Copy, from the entries below, each line where the word "Development" can be found.

--- Supplied data ---
_ _ _

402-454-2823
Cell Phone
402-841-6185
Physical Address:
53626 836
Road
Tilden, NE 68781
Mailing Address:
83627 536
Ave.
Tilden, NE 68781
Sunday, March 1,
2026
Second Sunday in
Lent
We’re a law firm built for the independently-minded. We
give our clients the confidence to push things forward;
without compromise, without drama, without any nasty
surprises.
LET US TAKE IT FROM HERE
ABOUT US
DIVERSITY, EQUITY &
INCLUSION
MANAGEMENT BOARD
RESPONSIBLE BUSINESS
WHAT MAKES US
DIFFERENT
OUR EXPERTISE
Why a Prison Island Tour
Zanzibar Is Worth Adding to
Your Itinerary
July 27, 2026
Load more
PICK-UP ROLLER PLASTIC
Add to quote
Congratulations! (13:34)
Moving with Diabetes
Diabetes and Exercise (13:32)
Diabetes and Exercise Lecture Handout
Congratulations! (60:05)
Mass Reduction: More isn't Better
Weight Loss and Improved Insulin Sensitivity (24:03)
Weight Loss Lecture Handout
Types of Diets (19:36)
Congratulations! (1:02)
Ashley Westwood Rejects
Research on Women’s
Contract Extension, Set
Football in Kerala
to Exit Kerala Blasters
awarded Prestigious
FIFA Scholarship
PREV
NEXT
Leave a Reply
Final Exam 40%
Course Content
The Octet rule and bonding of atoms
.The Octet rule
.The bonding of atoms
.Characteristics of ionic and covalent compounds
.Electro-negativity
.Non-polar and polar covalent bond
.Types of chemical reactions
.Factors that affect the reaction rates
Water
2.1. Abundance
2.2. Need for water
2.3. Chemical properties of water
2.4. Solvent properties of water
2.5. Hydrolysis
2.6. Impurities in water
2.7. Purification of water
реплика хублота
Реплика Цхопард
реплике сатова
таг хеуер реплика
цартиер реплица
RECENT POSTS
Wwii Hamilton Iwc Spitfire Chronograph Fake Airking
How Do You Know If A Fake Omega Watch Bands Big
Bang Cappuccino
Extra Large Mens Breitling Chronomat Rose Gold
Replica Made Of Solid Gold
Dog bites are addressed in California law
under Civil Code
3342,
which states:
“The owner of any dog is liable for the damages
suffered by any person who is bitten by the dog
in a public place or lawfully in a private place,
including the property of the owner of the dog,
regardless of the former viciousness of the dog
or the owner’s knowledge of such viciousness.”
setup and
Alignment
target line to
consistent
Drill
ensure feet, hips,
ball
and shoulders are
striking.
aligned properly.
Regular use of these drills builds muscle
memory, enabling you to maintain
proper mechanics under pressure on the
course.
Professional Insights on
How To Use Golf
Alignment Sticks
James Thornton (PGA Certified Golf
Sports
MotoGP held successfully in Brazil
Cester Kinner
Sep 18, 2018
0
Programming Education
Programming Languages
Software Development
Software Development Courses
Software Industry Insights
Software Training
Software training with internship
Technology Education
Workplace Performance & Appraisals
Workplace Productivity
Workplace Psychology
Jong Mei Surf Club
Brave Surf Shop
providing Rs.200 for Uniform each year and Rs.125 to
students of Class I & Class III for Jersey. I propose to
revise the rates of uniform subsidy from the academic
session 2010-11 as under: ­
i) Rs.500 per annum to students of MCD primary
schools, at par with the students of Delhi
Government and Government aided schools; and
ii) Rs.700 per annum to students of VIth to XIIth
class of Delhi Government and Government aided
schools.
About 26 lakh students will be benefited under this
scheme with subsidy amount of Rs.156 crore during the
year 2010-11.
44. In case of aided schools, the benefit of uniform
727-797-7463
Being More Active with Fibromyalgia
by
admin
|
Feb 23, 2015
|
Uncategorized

_ _ _

--- Task result ---
Software Development
Software Development Courses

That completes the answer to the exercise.